Having upgraded to LR4, I bought the Martin Evening book - I like his style - having seen that it's published. And links to the website are too easy to follow!

Martin Evening's books are comprehensive but unfathomable, at least to me. Scott Kelby's are too wry and sarcastic for real life.I've been using D-65s Lightroom Workbook (Resnick and Spritzer) and Lightroom 3, the missing FAQ (Brampton) I imagine that there will be LR 4 versions of these in the near future.

Couldn't agree more with Mike about the Camera Raw and Sharpening books. I was dubious about the sharpening, but it significantly improves the files. Use their numbers as guides and run your own tests for the look you want.

Mike: Interesting post. I bought Laforet's book about 2 months ago on a whim, and have to second your general notion that the book falls short. For example, it seems important for Laforet to recount how he got those shots at the Olympics, but I doubt that the target audience for this kind of book is going to care all that much.

It seems like the "educational track" is becoming an increasingly important business channel--even a necessity--for many professional photographers, but some are a lot better at it than others. McNally is good at it. You mentioned his "Moment," but I would give an equally strong recommendation to his more recent book, Sketching Light. The focus is narrow (using artificial lighting) and the photos get a bit redundant. But the book is packed with info on how to use speedlights and studio lights, including detailed sketches of lighting setups and his thought process on particular ideas. It's really a good reference for anyone who wants to learn more about using artificial lighting.

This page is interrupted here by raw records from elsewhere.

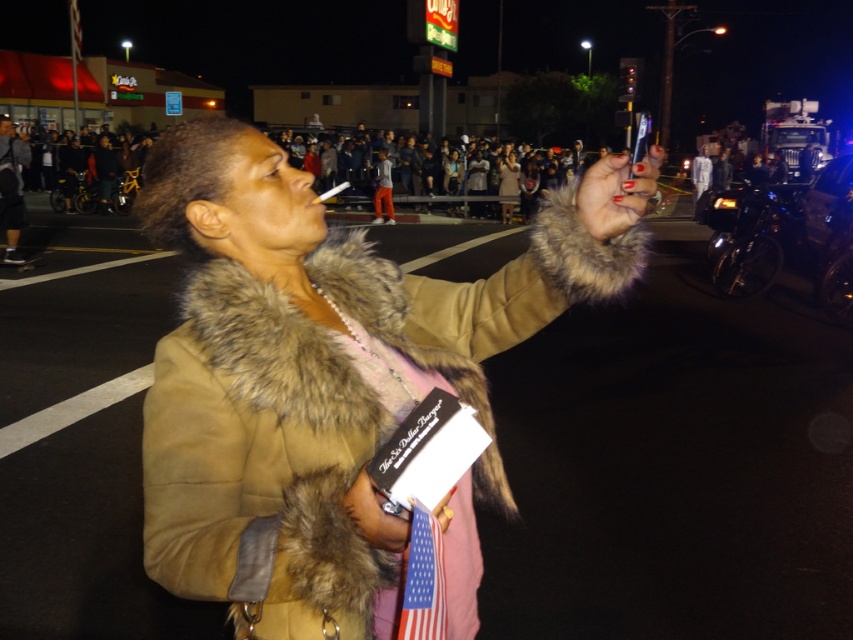 Question: Considering the relative positions of fur coat at center and white cotton shirt at upper center in the image provided, where is fur coat at center located with respect to white cotton shirt at upper center?

Choices:
 (A) left
 (B) right

Answer: (A)

Question: Among these objects, which one is nearest to the camera?

Choices:
 (A) fur coat at center
 (B) orange pants at center
 (C) tan suede coat at center

Answer: (C)

Question: Which point is closer to the camera?

Choices:
 (A) (509, 152)
 (B) (387, 224)

Answer: (B)

Question: Considering the real-world distances, which object is farthest from the denim jacket at left?

Choices:
 (A) fur coat at center
 (B) white cotton shirt at upper center
 (C) tan suede coat at center

Answer: (B)

Question: Does tan suede coat at center have a greater width compared to orange pants at center?

Choices:
 (A) yes
 (B) no

Answer: (A)

Question: Does tan suede coat at center appear under orange pants at center?

Choices:
 (A) no
 (B) yes

Answer: (B) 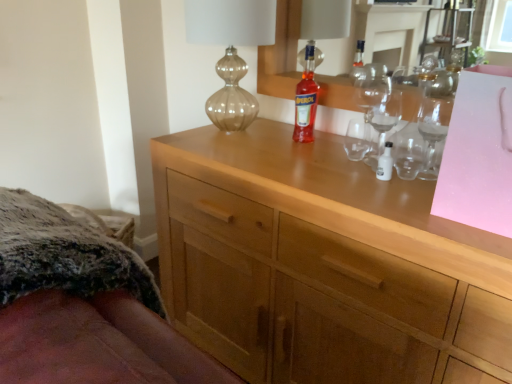 Question: Is transparent glass wine glass at upper right bigger than light wood cabinet at center?

Choices:
 (A) no
 (B) yes

Answer: (A)

Question: Can we say transparent glass wine glass at upper right lies outside light wood cabinet at center?

Choices:
 (A) no
 (B) yes

Answer: (B)

Question: From the image's perspective, does transparent glass wine glass at upper right appear higher than light wood cabinet at center?

Choices:
 (A) yes
 (B) no

Answer: (A)

Question: Considering the relative positions of transparent glass wine glass at upper right and light wood cabinet at center in the image provided, is transparent glass wine glass at upper right to the right of light wood cabinet at center from the viewer's perspective?

Choices:
 (A) no
 (B) yes

Answer: (B)

Question: Is light wood cabinet at center located within transparent glass wine glass at upper right?

Choices:
 (A) no
 (B) yes

Answer: (A)

Question: Is transparent glass wine glass at upper right beside light wood cabinet at center?

Choices:
 (A) yes
 (B) no

Answer: (B)

Question: From the image's perspective, is light wood cabinet at center below translucent glass vase at upper center?

Choices:
 (A) yes
 (B) no

Answer: (A)

Question: Is the depth of light wood cabinet at center less than that of translucent glass vase at upper center?

Choices:
 (A) no
 (B) yes

Answer: (B)

Question: Does light wood cabinet at center have a larger size compared to translucent glass vase at upper center?

Choices:
 (A) no
 (B) yes

Answer: (B)

Question: Could you tell me if light wood cabinet at center is facing translucent glass vase at upper center?

Choices:
 (A) yes
 (B) no

Answer: (B)

Question: Is light wood cabinet at center not near translucent glass vase at upper center?

Choices:
 (A) no
 (B) yes

Answer: (A)

Question: Does light wood cabinet at center lie behind translucent glass vase at upper center?

Choices:
 (A) no
 (B) yes

Answer: (A)

Question: Does fuzzy fabric bed at lower left have a greater width compared to translucent glass bottle at center?

Choices:
 (A) yes
 (B) no

Answer: (A)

I have admired Vincent Laforet's photographic work for many years. He has one of the best eyes for urban aerial work and big scenes that I've ever seen. But, no, I'm not a candidate for this hobby book. I'd rather just see some of his work well-presented.

I must add that I was rather disappointed when Vincent chose to somewhat manically lead the charge towards dslr video when the 5DII was released. I could not escape feeling that he was being naive wandering into the deep, dark, politically-charged movie woods where he would be a nobody. I hope he's met with good fortune in there but I've heard little of him since.

Hi Mike,

For those of us who are visually oriented and don't learn as well from books (as you acknowledged), as an alternative, I highly recommend Michael Reichmann's and Jeff Schewe's Lightroom 4 video tutorial "Introduction & Advanced Guide to Lightroom 4". Once and for all I am going to learn this software.


...and that the purpose of a UV filter is actually to protect the front element of the lens.

I always thought the purpose of a UV filter was to allow the camera store to sell a few high-markup items with each lens purchase?

(Runs away from the can of worms)

"Once and for all I am going to learn this software."

Isn't that a contradiction in terms? You can't learn software once and for all, because...they're going to change it. Just sayin'.


I spent the last couple days reading through a quite good new photography book, The Passionate Photographer, by Steve Simon. Simon has been shooting since he was 11, and was a long-time Canadian photo-journalist before pursuing more personal documentary work. The book is part personal, part instructional, part inspirational, and I found both his photography and his ideas excellent.

The "Brampton" book mentioned earlier is The Mssing FAQ by Victoria Bampton, the Lightroom Queen (http://www.lightroomqueen.com). Note that her name has been misspelled by at least two earlier posters.

What we really need is a Linux based photo editing package with all the good stuff from PS and LR. Forget the 90% of the features that are never used. Then we could toast Winblows and cut the umbilical cord to Apple.


Hmmm. Good point. I meant once and for all until Lightroom 5 comes out. Sigh.


Sadly, his book follows along with the level of his iPad app, disappointing.
What could (and should) be quite magical given the enormous body of work of Mr. LaForet, becomes somewhat tiring and lacklustre.